--- EXERCISE DESCRIPTION ---
Each record should be given back exactly, with none missing.

##### DATASET RECORDS

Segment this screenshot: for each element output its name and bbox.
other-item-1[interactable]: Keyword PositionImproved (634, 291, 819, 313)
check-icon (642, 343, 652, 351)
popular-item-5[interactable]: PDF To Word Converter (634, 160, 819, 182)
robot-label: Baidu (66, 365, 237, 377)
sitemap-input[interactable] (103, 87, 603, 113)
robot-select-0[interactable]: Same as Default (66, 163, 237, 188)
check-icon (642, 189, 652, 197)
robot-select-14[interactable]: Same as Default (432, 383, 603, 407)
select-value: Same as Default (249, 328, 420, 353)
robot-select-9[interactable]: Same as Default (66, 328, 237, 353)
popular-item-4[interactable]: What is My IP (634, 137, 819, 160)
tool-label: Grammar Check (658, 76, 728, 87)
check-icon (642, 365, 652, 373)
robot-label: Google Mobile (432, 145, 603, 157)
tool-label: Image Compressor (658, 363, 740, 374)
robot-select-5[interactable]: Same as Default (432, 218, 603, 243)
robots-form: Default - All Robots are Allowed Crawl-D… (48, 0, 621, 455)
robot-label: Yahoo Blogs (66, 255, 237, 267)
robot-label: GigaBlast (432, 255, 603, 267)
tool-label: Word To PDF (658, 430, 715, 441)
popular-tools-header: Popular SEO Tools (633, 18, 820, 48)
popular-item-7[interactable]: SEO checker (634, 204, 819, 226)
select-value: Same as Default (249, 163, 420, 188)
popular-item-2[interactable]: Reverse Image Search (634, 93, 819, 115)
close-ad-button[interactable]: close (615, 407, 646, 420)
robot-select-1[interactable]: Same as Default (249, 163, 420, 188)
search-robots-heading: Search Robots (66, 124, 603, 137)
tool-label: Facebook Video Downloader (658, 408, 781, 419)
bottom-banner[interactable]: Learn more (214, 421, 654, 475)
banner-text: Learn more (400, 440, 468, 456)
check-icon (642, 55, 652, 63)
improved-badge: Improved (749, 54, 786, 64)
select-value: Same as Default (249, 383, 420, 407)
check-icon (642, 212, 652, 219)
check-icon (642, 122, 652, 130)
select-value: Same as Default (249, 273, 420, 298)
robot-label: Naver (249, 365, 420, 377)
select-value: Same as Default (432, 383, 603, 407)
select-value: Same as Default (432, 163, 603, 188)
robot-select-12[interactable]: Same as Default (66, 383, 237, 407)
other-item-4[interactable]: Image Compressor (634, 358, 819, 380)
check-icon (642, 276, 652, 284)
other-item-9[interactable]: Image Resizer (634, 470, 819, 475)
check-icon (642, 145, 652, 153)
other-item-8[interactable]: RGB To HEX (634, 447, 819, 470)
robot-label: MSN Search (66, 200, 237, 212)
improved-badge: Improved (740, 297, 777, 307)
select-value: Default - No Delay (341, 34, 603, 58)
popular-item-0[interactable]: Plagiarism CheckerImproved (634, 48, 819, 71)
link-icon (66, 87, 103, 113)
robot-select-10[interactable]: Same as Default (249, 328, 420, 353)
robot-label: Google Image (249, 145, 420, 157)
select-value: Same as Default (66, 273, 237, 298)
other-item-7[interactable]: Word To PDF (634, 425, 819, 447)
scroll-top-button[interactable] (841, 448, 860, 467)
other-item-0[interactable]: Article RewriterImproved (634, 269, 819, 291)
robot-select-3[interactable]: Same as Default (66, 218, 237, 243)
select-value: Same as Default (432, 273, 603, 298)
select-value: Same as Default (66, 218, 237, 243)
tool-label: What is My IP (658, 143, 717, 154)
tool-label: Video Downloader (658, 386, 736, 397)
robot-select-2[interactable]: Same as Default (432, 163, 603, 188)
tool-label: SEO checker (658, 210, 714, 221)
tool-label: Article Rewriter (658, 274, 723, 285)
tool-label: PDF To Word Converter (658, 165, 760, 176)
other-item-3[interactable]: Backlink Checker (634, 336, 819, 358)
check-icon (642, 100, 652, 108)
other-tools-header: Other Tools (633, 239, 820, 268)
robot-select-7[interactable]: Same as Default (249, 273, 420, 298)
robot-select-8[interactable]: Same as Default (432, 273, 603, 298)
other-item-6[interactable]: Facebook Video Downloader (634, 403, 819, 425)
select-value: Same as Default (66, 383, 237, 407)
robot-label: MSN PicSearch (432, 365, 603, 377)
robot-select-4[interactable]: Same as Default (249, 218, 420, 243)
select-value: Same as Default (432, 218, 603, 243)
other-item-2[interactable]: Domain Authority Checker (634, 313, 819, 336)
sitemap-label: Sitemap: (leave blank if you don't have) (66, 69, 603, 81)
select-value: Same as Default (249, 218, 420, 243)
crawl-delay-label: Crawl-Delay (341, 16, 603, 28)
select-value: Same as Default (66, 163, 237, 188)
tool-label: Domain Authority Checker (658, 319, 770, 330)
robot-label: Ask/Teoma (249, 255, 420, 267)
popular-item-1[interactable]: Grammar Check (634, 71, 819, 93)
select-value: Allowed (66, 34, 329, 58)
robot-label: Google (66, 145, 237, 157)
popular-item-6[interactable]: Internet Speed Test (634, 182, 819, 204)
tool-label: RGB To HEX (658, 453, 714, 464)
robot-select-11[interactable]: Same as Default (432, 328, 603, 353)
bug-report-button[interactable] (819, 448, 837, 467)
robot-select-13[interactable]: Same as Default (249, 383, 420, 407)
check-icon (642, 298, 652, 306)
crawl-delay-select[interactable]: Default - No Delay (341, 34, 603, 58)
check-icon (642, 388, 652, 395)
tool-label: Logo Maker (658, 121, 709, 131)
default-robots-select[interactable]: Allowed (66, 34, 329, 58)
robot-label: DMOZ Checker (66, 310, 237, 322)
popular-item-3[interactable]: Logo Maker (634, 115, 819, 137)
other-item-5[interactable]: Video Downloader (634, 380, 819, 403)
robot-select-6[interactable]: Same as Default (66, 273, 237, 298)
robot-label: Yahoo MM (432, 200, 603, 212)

##########

--- ANSWER TO THIS TASK ---
Segment this screenshot: for each element output its name and bbox.
other-item-1[interactable]: Keyword PositionImproved (634, 291, 819, 313)
check-icon (642, 343, 652, 351)
popular-item-5[interactable]: PDF To Word Converter (634, 160, 819, 182)
robot-label: Baidu (66, 365, 237, 377)
sitemap-input[interactable] (103, 87, 603, 113)
robot-select-0[interactable]: Same as Default (66, 163, 237, 188)
check-icon (642, 189, 652, 197)
robot-select-14[interactable]: Same as Default (432, 383, 603, 407)
select-value: Same as Default (249, 328, 420, 353)
robot-select-9[interactable]: Same as Default (66, 328, 237, 353)
popular-item-4[interactable]: What is My IP (634, 137, 819, 160)
tool-label: Grammar Check (658, 76, 728, 87)
check-icon (642, 365, 652, 373)
robot-label: Google Mobile (432, 145, 603, 157)
tool-label: Image Compressor (658, 363, 740, 374)
robot-select-5[interactable]: Same as Default (432, 218, 603, 243)
robots-form: Default - All Robots are Allowed Crawl-D… (48, 0, 621, 455)
robot-label: Yahoo Blogs (66, 255, 237, 267)
robot-label: GigaBlast (432, 255, 603, 267)
tool-label: Word To PDF (658, 430, 715, 441)
popular-tools-header: Popular SEO Tools (633, 18, 820, 48)
popular-item-7[interactable]: SEO checker (634, 204, 819, 226)
select-value: Same as Default (249, 163, 420, 188)
popular-item-2[interactable]: Reverse Image Search (634, 93, 819, 115)
close-ad-button[interactable]: close (615, 407, 646, 420)
robot-select-1[interactable]: Same as Default (249, 163, 420, 188)
search-robots-heading: Search Robots (66, 124, 603, 137)
tool-label: Facebook Video Downloader (658, 408, 781, 419)
bottom-banner[interactable]: Learn more (214, 421, 654, 475)
banner-text: Learn more (400, 440, 468, 456)
check-icon (642, 55, 652, 63)
improved-badge: Improved (749, 54, 786, 64)
select-value: Same as Default (249, 383, 420, 407)
check-icon (642, 212, 652, 219)
check-icon (642, 122, 652, 130)
select-value: Same as Default (249, 273, 420, 298)
robot-label: Naver (249, 365, 420, 377)
select-value: Same as Default (432, 383, 603, 407)
select-value: Same as Default (432, 163, 603, 188)
robot-select-12[interactable]: Same as Default (66, 383, 237, 407)
other-item-4[interactable]: Image Compressor (634, 358, 819, 380)
check-icon (642, 276, 652, 284)
other-item-9[interactable]: Image Resizer (634, 470, 819, 475)
check-icon (642, 145, 652, 153)
other-item-8[interactable]: RGB To HEX (634, 447, 819, 470)
robot-label: MSN Search (66, 200, 237, 212)
improved-badge: Improved (740, 297, 777, 307)
select-value: Default - No Delay (341, 34, 603, 58)
popular-item-0[interactable]: Plagiarism CheckerImproved (634, 48, 819, 71)
link-icon (66, 87, 103, 113)
robot-select-10[interactable]: Same as Default (249, 328, 420, 353)
robot-label: Google Image (249, 145, 420, 157)
select-value: Same as Default (66, 273, 237, 298)
other-item-7[interactable]: Word To PDF (634, 425, 819, 447)
scroll-top-button[interactable] (841, 448, 860, 467)
other-item-0[interactable]: Article RewriterImproved (634, 269, 819, 291)
robot-select-3[interactable]: Same as Default (66, 218, 237, 243)
select-value: Same as Default (432, 273, 603, 298)
select-value: Same as Default (66, 218, 237, 243)
tool-label: What is My IP (658, 143, 717, 154)
tool-label: Video Downloader (658, 386, 736, 397)
robot-select-2[interactable]: Same as Default (432, 163, 603, 188)
tool-label: SEO checker (658, 210, 714, 221)
tool-label: Article Rewriter (658, 274, 723, 285)
tool-label: PDF To Word Converter (658, 165, 760, 176)
other-item-3[interactable]: Backlink Checker (634, 336, 819, 358)
check-icon (642, 100, 652, 108)
other-tools-header: Other Tools (633, 239, 820, 268)
robot-select-7[interactable]: Same as Default (249, 273, 420, 298)
robot-select-8[interactable]: Same as Default (432, 273, 603, 298)
other-item-6[interactable]: Facebook Video Downloader (634, 403, 819, 425)
select-value: Same as Default (66, 383, 237, 407)
robot-label: MSN PicSearch (432, 365, 603, 377)
robot-select-4[interactable]: Same as Default (249, 218, 420, 243)
select-value: Same as Default (432, 218, 603, 243)
other-item-2[interactable]: Domain Authority Checker (634, 313, 819, 336)
sitemap-label: Sitemap: (leave blank if you don't have) (66, 69, 603, 81)
select-value: Same as Default (249, 218, 420, 243)
crawl-delay-label: Crawl-Delay (341, 16, 603, 28)
select-value: Same as Default (66, 163, 237, 188)
tool-label: Domain Authority Checker (658, 319, 770, 330)
robot-label: Ask/Teoma (249, 255, 420, 267)
popular-item-1[interactable]: Grammar Check (634, 71, 819, 93)
select-value: Allowed (66, 34, 329, 58)
robot-label: Google (66, 145, 237, 157)
popular-item-6[interactable]: Internet Speed Test (634, 182, 819, 204)
tool-label: RGB To HEX (658, 453, 714, 464)
robot-select-11[interactable]: Same as Default (432, 328, 603, 353)
bug-report-button[interactable] (819, 448, 837, 467)
robot-select-13[interactable]: Same as Default (249, 383, 420, 407)
check-icon (642, 298, 652, 306)
crawl-delay-select[interactable]: Default - No Delay (341, 34, 603, 58)
check-icon (642, 388, 652, 395)
tool-label: Logo Maker (658, 121, 709, 131)
default-robots-select[interactable]: Allowed (66, 34, 329, 58)
robot-label: DMOZ Checker (66, 310, 237, 322)
popular-item-3[interactable]: Logo Maker (634, 115, 819, 137)
other-item-5[interactable]: Video Downloader (634, 380, 819, 403)
robot-select-6[interactable]: Same as Default (66, 273, 237, 298)
robot-label: Yahoo MM (432, 200, 603, 212)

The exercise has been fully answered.